The Department of Health and Human Services swings into action against children
Access to healthcare
Dishonest tactics must be exposed: Bill Scher (07-
Four regional directors of the Department of Health and Human Services signed their names on copycat letters sent to editorial pages across the country, spreading misinformation about opposing children's health insurance proposals...
All four somehow managed to come up with identical wording for the same dishonest points.
For example: "The President supports reauthorizing this important program for low income children [the State Children's Health Insurance Program] with enough new funding to ensure that no one currently enrolled loses coverage."
This is a flat lie. Bush's proposal would take away coverage from some currently enrolled kids by imposing a federal income limit on eligibility. (Currently, states have the flexibility to set their own limits.)
According to the Center for Budget and Policy Priorities, the Congressional Budget Office estimated that "about 200,000 children who would otherwise be covered through SCHIP in 2012 would instead be uninsured" by a Senate GOP proposal which follows Bush's stated principles.
And the head of the American Academy of Family Physicians, Dr. Rick Kellerman of Wichita, KS, lambasted the president's paltry funding as insufficient to simply maintain the level of children's coverage that currently exists: "By not providing the funding needed to maintain the program, the Bush administration is stripping health care for indigent children and families."
The copycat letter from the HHS hacks also says that the bills expanding SCHIP, approved by the House and Senate, would: "extend eligibility to millions of children who already have private insurance or whose parents earn enough to afford private insurance..."
This is merely misleading and disingenuous.
The White House spin tries to make you believe this money will be spent on people who don't need any help.
In fact, nearly all the proposed funds would reach kids who are either uninsured or underinsured with inadequate private coverage. (The Senate bill would cover an additional 3-4 million uninsured children, out of 9 million.)
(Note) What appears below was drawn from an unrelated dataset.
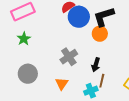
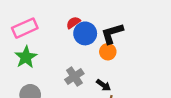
green star: (24, 39) -> (26, 57), size x1.5
black arrow: (96, 65) -> (103, 85), turned -72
Contrast that with Bush's health insurance proposal, largely consisting of tax breaks. More than 75% of Bush's benefits would go to families that already have coverage. (Further, it would fail to increase the overall number of insured kids.)...
The whole idea of the program is to provide states the flexibility to meet their needs. Ninety percent of the funds goes to families earning less than $41,000 (for a family of four), while states with middle-class families who are still squeezed aren't left out in the cold.
This bogus letter operation is just a part of Bush's larger spin campaign, detailed by Art Levine for In These Times, to defeat any expansion of children's health insurance...
These dishonest tactics must be exposed, because the health of our kids is at risk.